YOUR ASSIGNMENT>
Within the entries below, please retype exactly the lines starting with the line that has "ne Delacroix" and going on through the line that has "للإنشاء والتعمير تنفيذ هذه المهمة بشكل", but not the pictures.

(EXERCISE INPUTS)

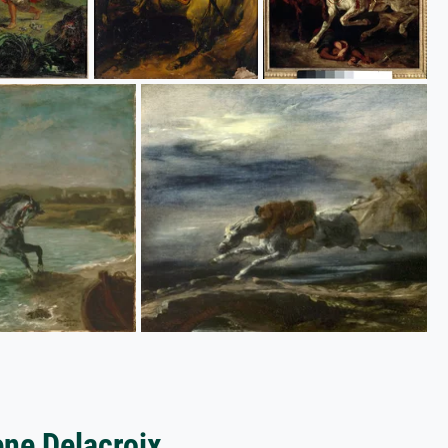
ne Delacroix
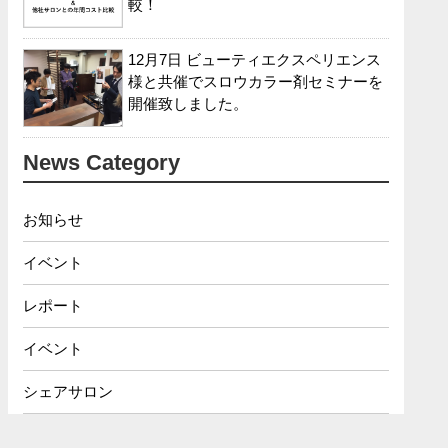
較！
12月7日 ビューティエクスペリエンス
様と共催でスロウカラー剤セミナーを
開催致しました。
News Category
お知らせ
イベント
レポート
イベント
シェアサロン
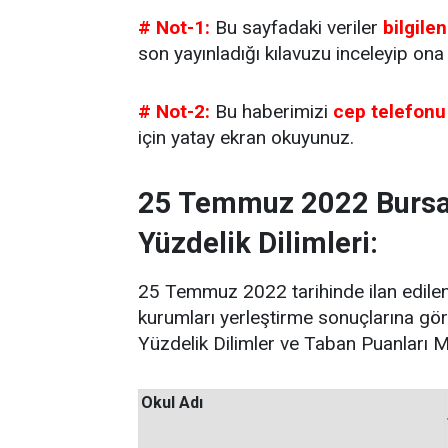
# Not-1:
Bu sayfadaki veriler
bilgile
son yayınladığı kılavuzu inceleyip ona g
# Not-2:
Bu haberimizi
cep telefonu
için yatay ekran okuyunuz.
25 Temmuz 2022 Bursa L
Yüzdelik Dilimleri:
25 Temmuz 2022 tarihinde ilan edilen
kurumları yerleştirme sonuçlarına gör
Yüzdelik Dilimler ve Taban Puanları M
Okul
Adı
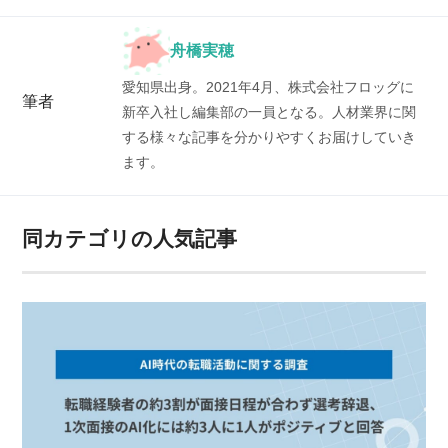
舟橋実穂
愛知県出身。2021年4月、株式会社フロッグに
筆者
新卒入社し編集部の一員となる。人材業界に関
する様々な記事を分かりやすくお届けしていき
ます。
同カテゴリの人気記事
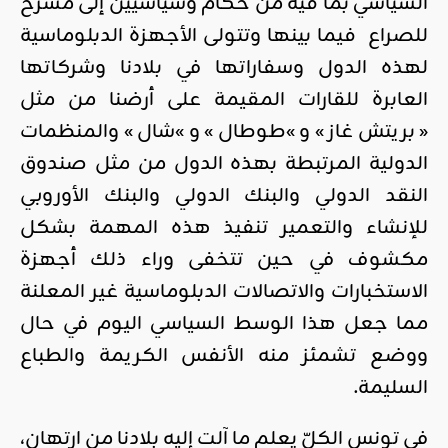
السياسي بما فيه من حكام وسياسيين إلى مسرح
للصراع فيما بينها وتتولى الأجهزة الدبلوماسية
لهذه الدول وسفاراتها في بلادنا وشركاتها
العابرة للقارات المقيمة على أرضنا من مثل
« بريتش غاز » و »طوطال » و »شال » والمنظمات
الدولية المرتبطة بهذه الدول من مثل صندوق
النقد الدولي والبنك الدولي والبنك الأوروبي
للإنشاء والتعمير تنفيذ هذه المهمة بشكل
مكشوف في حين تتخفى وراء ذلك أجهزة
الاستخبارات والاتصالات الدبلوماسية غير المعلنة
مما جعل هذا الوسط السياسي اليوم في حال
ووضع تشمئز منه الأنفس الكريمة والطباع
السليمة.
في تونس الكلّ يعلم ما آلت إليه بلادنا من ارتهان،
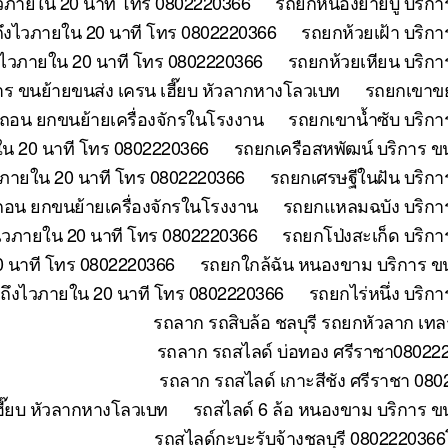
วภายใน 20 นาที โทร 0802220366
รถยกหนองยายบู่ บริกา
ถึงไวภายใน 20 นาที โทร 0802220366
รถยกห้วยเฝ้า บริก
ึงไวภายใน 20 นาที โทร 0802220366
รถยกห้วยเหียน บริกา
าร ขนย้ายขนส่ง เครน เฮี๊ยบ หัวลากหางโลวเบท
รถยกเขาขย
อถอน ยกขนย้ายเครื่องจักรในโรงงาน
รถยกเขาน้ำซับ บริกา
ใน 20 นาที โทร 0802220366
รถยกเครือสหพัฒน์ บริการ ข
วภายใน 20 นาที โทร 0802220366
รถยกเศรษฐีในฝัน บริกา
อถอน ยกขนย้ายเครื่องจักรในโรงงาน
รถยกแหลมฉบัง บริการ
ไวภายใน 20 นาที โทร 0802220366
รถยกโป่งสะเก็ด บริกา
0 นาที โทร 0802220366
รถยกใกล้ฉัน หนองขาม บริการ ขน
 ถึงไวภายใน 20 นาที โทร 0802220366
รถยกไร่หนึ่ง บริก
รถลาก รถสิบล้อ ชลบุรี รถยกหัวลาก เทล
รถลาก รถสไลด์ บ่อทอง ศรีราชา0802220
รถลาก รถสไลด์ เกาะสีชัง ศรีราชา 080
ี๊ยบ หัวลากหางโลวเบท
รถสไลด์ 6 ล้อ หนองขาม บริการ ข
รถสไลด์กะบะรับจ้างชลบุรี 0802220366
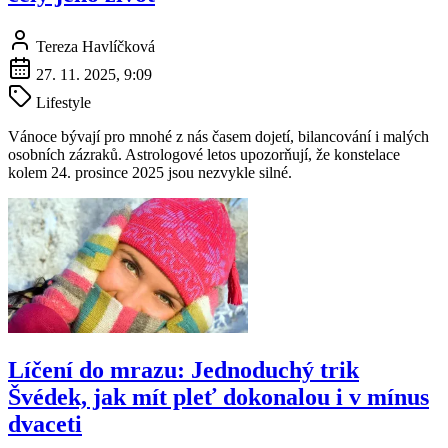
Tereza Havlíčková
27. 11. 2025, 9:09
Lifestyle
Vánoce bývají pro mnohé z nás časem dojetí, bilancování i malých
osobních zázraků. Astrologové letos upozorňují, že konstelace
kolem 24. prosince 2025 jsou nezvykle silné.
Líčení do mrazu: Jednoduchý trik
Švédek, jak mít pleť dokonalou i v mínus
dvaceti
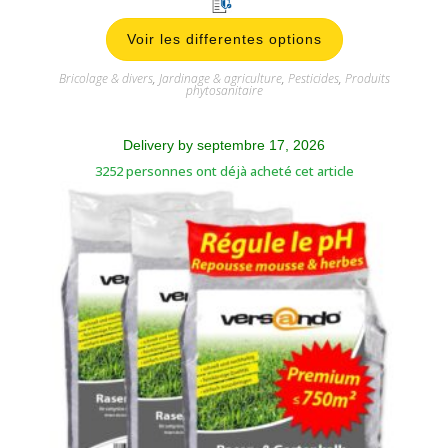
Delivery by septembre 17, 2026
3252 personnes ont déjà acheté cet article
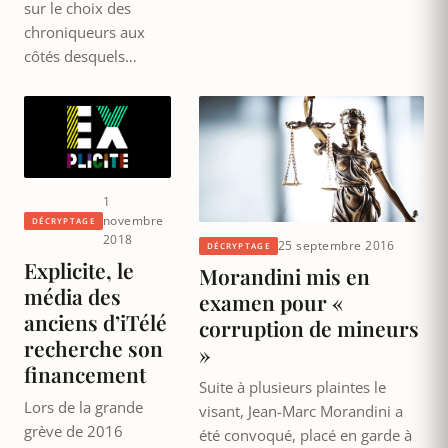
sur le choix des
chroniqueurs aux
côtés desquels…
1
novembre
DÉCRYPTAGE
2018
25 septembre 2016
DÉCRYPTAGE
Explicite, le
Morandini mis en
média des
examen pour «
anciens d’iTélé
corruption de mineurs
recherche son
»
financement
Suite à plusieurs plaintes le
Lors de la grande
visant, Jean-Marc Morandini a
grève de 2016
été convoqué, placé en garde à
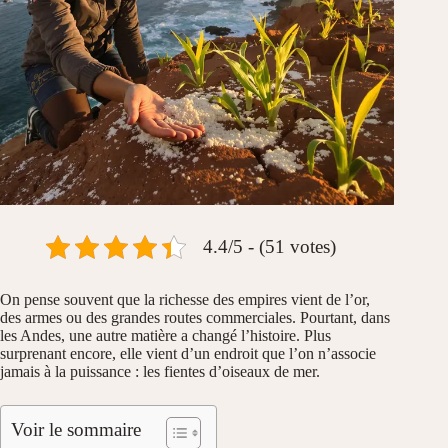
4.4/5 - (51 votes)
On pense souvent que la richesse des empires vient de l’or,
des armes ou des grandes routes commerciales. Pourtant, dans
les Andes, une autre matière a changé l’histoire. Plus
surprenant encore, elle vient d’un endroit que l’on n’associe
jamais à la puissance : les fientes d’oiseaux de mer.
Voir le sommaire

(End EXERCISE INPUTS)
(EXERCISE INPUTS)

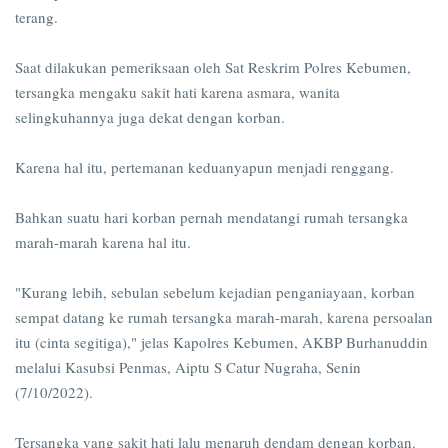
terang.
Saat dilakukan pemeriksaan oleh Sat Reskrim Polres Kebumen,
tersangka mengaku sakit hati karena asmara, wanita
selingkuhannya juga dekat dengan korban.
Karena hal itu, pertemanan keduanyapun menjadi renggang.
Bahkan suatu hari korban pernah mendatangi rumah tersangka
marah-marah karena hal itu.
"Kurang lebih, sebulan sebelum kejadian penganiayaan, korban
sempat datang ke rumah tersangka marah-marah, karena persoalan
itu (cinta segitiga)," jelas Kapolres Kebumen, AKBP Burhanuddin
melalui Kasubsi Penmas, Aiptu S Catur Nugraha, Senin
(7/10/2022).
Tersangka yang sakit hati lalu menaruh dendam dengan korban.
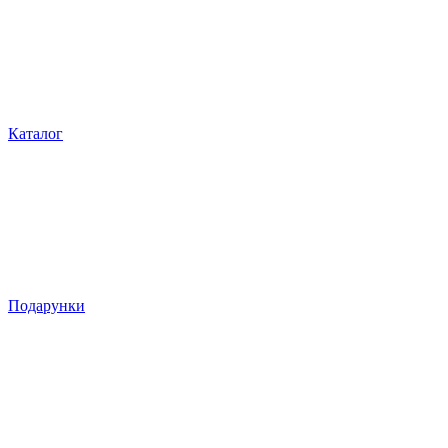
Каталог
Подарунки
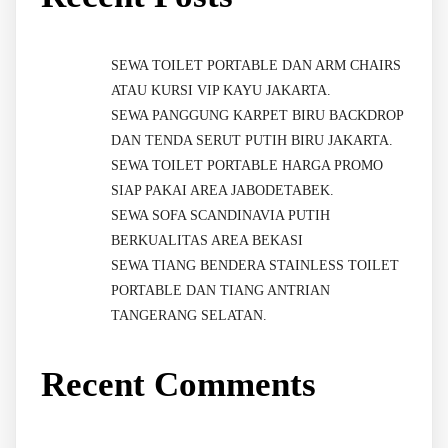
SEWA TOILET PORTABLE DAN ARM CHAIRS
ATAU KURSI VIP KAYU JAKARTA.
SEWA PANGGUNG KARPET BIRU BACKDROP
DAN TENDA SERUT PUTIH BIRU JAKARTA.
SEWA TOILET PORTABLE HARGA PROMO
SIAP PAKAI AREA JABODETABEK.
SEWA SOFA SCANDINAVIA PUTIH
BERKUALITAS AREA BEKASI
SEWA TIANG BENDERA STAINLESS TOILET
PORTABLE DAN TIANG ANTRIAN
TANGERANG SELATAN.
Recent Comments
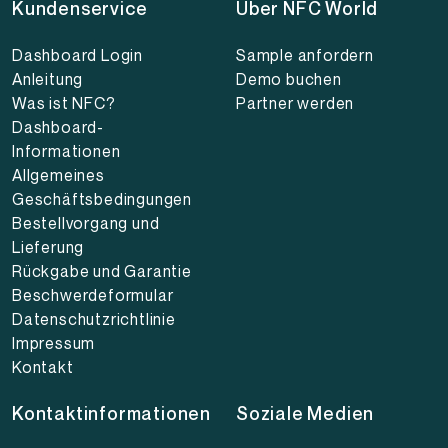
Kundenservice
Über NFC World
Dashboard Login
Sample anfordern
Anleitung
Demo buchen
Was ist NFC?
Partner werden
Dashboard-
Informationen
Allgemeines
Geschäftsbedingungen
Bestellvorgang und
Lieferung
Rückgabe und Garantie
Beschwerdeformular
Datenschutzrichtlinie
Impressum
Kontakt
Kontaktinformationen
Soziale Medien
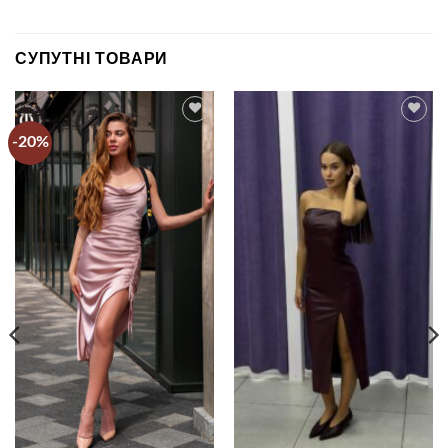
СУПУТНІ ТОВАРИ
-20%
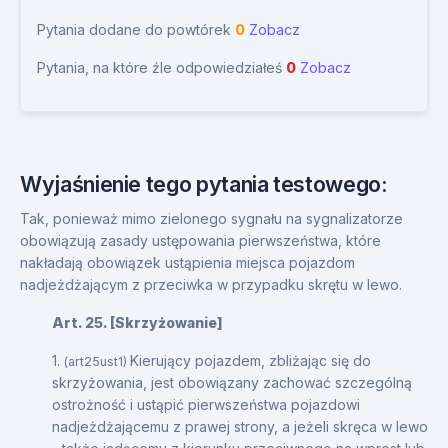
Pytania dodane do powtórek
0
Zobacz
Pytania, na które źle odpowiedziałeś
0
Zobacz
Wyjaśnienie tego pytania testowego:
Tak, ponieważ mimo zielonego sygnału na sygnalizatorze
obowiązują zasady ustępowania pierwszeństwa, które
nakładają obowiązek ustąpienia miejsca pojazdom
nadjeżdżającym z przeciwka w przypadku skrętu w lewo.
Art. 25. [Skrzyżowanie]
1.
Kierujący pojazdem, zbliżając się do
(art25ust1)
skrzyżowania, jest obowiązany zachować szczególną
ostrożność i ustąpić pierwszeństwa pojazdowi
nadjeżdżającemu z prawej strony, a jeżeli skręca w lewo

(End EXERCISE INPUTS)
(EXERCISE INPUTS)

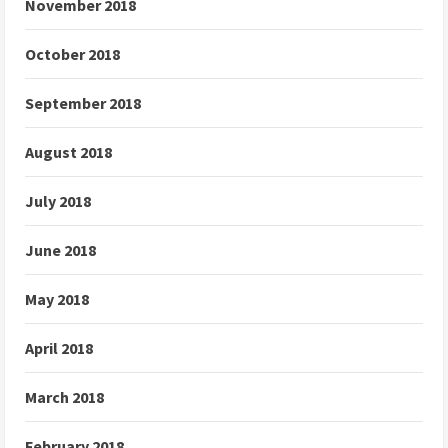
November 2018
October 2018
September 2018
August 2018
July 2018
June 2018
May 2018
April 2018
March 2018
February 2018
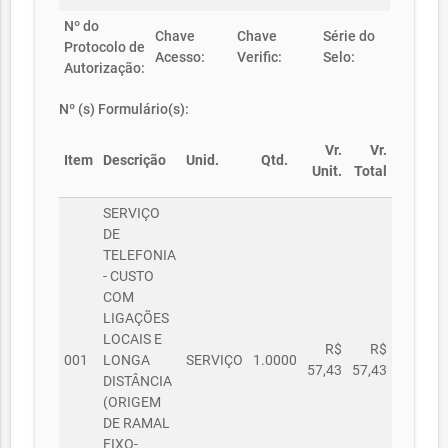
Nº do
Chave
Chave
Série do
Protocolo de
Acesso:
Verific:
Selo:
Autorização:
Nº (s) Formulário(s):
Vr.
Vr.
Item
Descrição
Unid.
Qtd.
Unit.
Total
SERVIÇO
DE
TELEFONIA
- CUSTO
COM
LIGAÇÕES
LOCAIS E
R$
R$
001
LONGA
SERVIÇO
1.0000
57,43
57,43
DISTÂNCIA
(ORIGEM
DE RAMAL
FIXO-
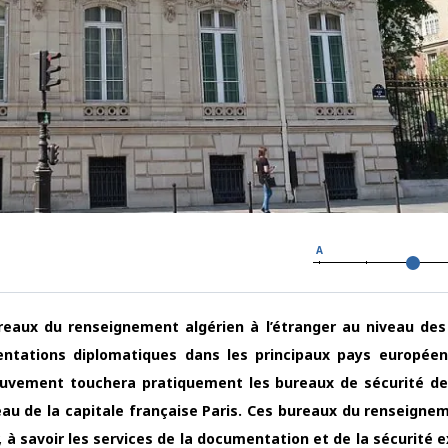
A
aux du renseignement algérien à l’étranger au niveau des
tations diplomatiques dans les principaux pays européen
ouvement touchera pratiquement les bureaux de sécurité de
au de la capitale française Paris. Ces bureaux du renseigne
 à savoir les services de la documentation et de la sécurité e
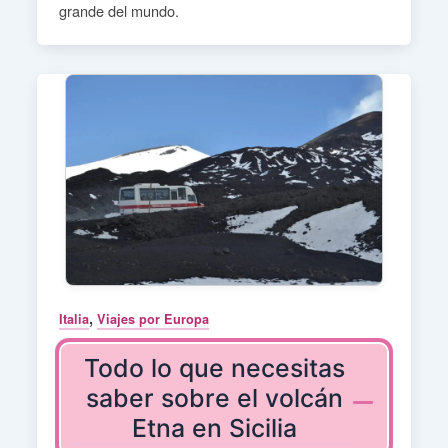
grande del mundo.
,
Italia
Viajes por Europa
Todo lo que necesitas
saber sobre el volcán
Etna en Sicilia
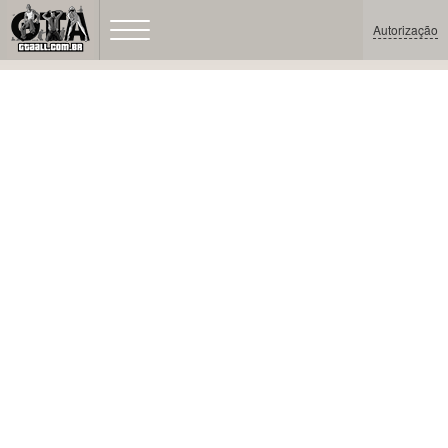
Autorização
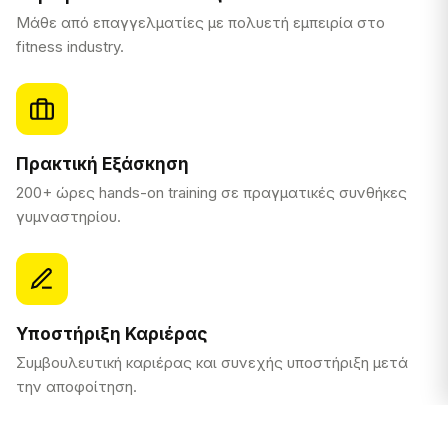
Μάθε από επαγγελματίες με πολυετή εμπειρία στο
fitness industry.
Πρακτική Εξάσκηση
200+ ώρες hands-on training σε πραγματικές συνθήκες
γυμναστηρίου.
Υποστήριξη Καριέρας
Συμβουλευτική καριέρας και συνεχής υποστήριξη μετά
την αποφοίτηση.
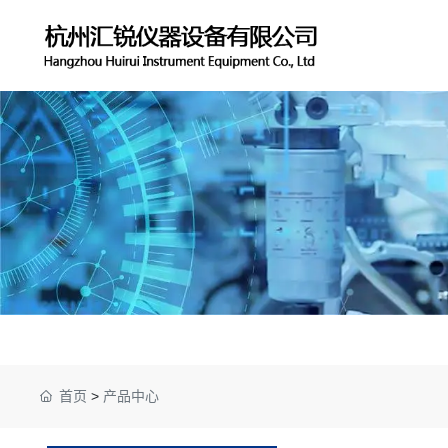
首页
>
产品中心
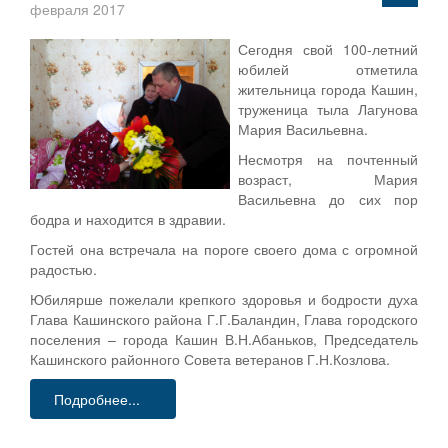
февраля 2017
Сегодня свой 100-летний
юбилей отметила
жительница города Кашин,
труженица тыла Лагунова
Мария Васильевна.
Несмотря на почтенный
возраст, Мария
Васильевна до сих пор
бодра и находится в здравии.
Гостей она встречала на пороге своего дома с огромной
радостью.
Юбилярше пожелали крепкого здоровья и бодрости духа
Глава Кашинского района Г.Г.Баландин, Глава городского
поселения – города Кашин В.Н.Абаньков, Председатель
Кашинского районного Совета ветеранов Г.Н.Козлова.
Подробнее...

(End EXERCISE INPUTS)

WORKED SOLUTION>
ne Delacroix
較！
12月7日 ビューティエクスペリエンス
様と共催でスロウカラー剤セミナーを
開催致しました。
News Category
お知らせ
イベント
レポート
イベント
シェアサロン
# Not-1:
Bu sayfadaki veriler
bilgile
son yayınladığı kılavuzu inceleyip ona g
# Not-2:
Bu haberimizi
cep telefonu
için yatay ekran okuyunuz.
25 Temmuz 2022 Bursa L
Yüzdelik Dilimleri:
25 Temmuz 2022 tarihinde ilan edilen
kurumları yerleştirme sonuçlarına gör
Yüzdelik Dilimler ve Taban Puanları M
Okul
Adı
舟橋実穂
愛知県出身。2021年4月、株式会社フロッグに
筆者
新卒入社し編集部の一員となる。人材業界に関
する様々な記事を分かりやすくお届けしていき
ます。
同カテゴリの人気記事
السياسي بما فيه من حكام وسياسيين إلى مسرح
للصراع فيما بينها وتتولى الأجهزة الدبلوماسية
لهذه الدول وسفاراتها في بلادنا وشركاتها
العابرة للقارات المقيمة على أرضنا من مثل
« بريتش غاز » و »طوطال » و »شال » والمنظمات
الدولية المرتبطة بهذه الدول من مثل صندوق
النقد الدولي والبنك الدولي والبنك الأوروبي
للإنشاء والتعمير تنفيذ هذه المهمة بشكل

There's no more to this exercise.